**TASK STATEMENT**. Beginning with the line below that contains "November 2020" and ending with the line that contains "finance we could se", copy every line exactly. Copy nothing else.
RECORDED DATA START
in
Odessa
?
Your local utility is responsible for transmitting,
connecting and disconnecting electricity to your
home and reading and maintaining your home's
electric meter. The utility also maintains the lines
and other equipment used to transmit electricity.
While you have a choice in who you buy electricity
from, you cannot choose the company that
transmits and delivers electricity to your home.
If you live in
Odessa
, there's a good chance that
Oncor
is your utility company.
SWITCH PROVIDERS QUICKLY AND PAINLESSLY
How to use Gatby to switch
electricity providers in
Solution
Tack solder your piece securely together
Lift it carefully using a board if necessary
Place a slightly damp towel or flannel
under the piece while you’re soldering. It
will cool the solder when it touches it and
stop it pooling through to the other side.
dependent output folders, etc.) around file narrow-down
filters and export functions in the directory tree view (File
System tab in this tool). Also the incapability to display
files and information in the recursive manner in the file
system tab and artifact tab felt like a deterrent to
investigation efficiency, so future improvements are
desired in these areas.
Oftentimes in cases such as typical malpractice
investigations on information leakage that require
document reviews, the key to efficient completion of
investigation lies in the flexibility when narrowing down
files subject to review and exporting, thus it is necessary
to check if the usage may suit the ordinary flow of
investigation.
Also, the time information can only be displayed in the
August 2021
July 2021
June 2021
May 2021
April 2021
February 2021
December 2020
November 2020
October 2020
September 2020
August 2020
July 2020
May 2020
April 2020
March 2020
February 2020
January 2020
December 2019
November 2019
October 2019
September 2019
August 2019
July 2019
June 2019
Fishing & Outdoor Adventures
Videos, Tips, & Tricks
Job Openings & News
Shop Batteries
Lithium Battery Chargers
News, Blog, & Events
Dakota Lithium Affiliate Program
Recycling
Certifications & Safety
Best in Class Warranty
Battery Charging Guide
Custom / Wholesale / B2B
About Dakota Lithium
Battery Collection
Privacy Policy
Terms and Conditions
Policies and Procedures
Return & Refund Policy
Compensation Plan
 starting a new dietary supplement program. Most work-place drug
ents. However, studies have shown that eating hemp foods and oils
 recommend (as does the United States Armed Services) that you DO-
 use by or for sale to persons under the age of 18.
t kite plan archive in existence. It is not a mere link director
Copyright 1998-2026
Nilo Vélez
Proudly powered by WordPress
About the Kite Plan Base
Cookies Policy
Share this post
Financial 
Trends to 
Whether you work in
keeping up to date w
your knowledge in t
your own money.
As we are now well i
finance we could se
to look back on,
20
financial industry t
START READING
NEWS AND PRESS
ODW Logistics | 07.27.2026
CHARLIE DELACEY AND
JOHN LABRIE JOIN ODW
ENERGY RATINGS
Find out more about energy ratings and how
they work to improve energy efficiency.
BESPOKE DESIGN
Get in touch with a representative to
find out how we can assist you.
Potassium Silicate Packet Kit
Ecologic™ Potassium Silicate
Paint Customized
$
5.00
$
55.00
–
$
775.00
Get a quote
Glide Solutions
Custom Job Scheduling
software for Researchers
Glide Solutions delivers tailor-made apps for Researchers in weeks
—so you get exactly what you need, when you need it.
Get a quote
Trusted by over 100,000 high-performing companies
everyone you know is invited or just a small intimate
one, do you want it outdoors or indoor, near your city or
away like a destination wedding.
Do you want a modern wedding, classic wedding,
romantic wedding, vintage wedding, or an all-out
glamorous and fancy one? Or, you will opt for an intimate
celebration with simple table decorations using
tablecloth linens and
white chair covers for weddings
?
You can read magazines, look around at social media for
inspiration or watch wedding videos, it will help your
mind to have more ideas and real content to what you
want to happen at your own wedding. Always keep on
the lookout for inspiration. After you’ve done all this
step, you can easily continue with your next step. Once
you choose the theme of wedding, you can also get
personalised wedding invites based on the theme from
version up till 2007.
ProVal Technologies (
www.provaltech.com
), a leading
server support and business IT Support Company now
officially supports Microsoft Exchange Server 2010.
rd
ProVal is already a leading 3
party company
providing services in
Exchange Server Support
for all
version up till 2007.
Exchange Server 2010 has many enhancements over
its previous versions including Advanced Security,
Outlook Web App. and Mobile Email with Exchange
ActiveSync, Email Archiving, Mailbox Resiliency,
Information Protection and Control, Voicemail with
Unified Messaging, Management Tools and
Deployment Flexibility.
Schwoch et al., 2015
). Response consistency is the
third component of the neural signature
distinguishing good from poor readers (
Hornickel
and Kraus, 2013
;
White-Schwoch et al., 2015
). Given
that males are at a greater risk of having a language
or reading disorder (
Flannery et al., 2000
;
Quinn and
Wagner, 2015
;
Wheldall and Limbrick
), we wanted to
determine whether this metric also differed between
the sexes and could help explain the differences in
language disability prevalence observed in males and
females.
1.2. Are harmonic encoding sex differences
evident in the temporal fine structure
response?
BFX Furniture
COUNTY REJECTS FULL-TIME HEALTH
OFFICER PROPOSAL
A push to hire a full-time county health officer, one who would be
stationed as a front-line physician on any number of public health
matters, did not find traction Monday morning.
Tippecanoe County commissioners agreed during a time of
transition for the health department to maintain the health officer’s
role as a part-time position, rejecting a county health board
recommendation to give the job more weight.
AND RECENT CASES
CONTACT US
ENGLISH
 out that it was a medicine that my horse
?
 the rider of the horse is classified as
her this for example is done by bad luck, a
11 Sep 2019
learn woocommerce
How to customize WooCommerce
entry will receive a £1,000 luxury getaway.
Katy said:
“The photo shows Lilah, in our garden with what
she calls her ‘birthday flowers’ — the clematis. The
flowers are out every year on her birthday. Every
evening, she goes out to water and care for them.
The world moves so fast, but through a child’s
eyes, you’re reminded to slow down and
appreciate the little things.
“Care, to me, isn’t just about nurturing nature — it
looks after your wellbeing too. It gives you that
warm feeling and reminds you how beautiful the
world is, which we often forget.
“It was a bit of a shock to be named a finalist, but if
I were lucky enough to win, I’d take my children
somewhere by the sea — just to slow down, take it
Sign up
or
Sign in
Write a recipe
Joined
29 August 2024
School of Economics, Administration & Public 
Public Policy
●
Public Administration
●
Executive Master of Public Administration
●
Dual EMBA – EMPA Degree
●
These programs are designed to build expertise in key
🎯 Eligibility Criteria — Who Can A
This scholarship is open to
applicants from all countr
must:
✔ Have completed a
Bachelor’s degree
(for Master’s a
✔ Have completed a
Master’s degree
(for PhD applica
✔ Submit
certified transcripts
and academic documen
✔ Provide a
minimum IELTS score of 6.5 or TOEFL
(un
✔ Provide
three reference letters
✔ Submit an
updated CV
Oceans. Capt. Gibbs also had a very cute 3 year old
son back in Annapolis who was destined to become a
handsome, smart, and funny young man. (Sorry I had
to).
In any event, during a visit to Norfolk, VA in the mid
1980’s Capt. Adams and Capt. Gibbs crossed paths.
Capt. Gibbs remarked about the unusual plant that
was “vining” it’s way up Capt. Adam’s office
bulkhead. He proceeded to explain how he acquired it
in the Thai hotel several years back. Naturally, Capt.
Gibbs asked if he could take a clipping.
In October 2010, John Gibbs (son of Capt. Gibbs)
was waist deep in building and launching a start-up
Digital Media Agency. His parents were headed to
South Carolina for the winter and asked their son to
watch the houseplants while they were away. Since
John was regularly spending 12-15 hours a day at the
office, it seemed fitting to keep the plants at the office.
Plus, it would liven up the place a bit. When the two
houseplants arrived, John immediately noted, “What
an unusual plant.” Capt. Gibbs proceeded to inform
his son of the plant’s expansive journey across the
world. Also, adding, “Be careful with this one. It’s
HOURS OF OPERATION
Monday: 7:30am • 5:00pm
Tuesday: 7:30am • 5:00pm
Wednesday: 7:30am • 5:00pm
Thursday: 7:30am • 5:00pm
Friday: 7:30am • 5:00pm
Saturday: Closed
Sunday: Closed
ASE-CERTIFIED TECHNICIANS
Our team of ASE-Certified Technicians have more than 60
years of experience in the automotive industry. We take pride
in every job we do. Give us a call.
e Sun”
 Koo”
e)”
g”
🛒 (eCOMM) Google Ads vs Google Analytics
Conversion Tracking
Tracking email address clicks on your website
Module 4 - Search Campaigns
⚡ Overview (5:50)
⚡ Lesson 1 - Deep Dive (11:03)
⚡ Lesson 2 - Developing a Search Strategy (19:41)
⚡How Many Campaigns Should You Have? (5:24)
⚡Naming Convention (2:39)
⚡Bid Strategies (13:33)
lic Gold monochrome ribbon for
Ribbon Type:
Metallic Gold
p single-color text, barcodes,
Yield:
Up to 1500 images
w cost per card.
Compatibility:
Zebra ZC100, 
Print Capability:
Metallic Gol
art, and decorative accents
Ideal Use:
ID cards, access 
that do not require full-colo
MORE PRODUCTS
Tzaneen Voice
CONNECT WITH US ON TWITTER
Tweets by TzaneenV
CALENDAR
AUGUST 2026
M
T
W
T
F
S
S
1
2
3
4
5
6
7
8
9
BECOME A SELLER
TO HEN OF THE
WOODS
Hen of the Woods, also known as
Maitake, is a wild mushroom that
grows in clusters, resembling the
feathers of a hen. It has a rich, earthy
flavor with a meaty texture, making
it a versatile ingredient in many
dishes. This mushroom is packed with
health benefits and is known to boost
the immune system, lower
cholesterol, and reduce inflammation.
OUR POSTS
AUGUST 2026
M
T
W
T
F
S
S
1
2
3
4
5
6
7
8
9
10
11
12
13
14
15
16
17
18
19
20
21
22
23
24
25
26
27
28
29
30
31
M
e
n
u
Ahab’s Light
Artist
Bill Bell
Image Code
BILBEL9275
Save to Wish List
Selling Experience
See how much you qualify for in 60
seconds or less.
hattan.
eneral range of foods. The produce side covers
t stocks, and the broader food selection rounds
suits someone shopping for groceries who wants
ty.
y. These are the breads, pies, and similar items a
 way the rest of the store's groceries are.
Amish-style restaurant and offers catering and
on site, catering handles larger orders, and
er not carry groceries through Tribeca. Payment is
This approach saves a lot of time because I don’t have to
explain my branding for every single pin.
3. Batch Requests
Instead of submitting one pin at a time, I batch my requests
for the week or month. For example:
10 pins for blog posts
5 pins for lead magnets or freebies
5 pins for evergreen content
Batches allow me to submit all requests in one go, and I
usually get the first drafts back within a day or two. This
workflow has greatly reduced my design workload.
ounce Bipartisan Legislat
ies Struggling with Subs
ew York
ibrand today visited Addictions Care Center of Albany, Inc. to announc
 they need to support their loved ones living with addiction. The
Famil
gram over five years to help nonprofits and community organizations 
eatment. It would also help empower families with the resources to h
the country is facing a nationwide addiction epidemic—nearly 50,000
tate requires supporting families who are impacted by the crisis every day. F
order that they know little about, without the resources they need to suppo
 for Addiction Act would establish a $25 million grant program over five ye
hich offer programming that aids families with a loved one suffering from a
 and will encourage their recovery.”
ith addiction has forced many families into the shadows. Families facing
RECORDED DATA END
**WRITTEN ANSWER**.
November 2020
October 2020
September 2020
August 2020
July 2020
May 2020
April 2020
March 2020
February 2020
January 2020
December 2019
November 2019
October 2019
September 2019
August 2019
July 2019
June 2019
Fishing & Outdoor Adventures
Videos, Tips, & Tricks
Job Openings & News
Shop Batteries
Lithium Battery Chargers
News, Blog, & Events
Dakota Lithium Affiliate Program
Recycling
Certifications & Safety
Best in Class Warranty
Battery Charging Guide
Custom / Wholesale / B2B
About Dakota Lithium
Battery Collection
Privacy Policy
Terms and Conditions
Policies and Procedures
Return & Refund Policy
Compensation Plan
 starting a new dietary supplement program. Most work-place drug
ents. However, studies have shown that eating hemp foods and oils
 recommend (as does the United States Armed Services) that you DO-
 use by or for sale to persons under the age of 18.
t kite plan archive in existence. It is not a mere link director
Copyright 1998-2026
Nilo Vélez
Proudly powered by WordPress
About the Kite Plan Base
Cookies Policy
Share this post
Financial 
Trends to 
Whether you work in
keeping up to date w
your knowledge in t
your own money.
As we are now well i
finance we could se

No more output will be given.